EXERCISE AIM
Return the lines below that contain "PELE".

SUPPLIED DATA

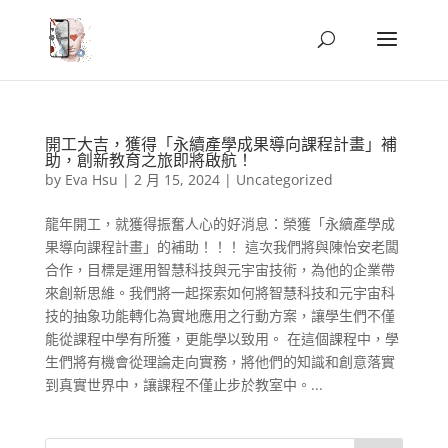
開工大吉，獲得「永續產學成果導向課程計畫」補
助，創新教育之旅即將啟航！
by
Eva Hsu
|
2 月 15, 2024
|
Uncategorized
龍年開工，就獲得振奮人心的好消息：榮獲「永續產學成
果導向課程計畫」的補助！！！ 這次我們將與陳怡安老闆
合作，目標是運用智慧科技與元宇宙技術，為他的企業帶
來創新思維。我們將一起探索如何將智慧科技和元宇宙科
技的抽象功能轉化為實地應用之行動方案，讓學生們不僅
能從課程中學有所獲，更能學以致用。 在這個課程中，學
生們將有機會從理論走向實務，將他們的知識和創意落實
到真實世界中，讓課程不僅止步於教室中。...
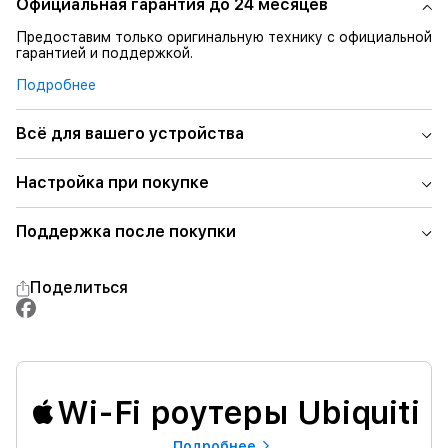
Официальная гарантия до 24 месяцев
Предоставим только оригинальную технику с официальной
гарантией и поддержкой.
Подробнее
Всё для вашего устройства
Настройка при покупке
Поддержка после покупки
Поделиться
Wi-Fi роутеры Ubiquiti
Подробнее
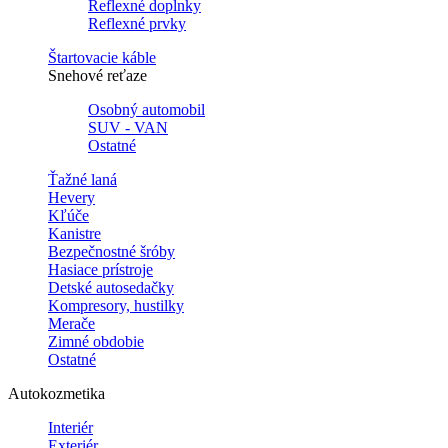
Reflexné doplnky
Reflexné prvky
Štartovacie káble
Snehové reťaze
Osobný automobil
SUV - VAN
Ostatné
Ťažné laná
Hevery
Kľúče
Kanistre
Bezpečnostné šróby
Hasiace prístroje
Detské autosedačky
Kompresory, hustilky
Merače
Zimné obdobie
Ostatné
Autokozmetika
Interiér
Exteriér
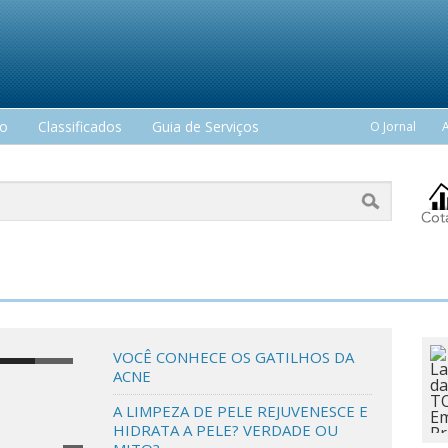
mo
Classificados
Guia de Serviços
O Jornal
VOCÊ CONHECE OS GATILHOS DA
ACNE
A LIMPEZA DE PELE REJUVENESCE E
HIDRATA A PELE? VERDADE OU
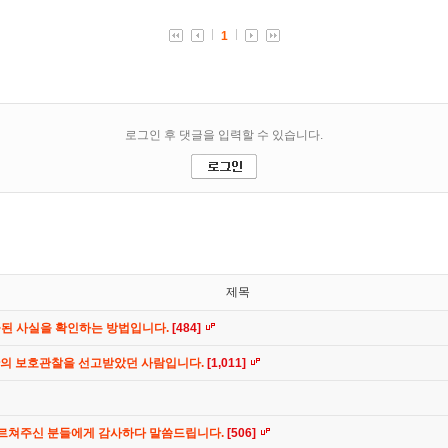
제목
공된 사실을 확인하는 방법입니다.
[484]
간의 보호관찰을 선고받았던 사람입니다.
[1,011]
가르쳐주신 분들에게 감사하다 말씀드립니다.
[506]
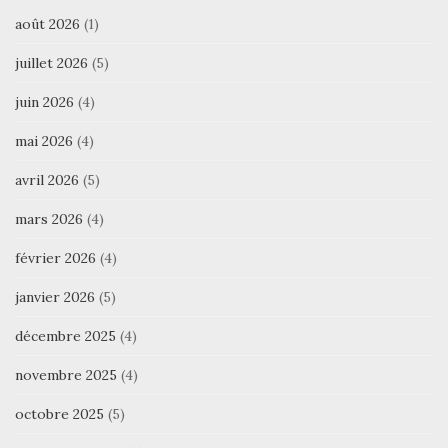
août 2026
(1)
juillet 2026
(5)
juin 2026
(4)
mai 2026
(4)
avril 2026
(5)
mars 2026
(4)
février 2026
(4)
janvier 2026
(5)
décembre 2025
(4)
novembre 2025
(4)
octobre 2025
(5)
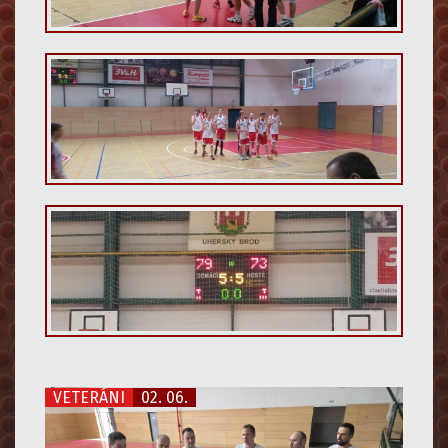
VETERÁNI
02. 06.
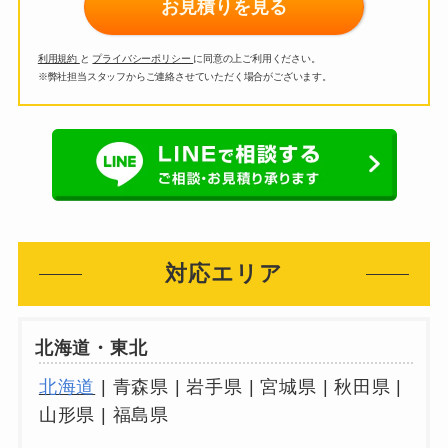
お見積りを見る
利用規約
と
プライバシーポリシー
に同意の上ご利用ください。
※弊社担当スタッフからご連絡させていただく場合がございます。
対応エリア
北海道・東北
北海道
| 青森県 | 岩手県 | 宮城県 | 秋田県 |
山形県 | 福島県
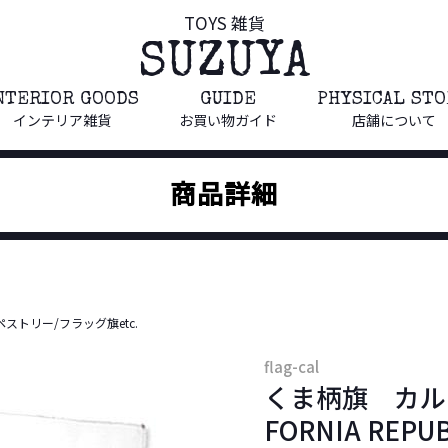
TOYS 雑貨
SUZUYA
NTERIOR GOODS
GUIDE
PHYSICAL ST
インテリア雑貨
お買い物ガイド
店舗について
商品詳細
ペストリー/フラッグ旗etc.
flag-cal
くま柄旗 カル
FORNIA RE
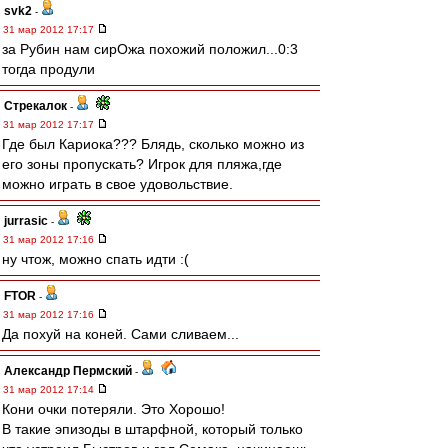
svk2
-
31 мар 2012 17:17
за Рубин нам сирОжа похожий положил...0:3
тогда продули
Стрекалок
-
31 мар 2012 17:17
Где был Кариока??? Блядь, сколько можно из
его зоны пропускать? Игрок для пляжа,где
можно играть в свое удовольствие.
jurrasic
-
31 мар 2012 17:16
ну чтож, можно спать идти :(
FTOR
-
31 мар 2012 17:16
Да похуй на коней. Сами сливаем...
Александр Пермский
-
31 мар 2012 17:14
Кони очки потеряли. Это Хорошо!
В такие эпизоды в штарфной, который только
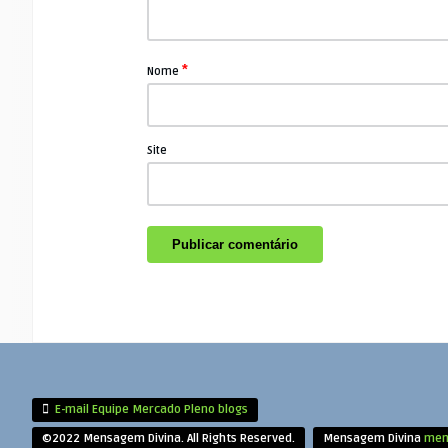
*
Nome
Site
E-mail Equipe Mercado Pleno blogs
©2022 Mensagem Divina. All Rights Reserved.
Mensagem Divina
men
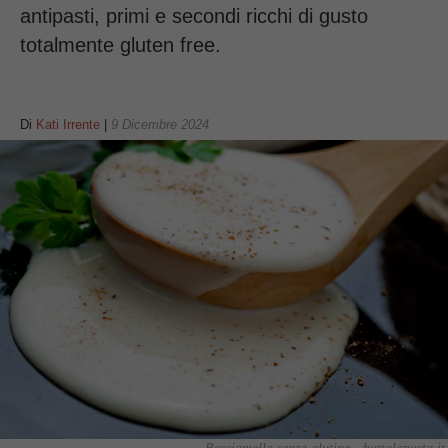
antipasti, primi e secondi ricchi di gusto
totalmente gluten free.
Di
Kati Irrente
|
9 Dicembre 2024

WRITTEN RESPONSE
A LIMPEZA DE PELE REJUVENESCE E
HIDRATA A PELE? VERDADE OU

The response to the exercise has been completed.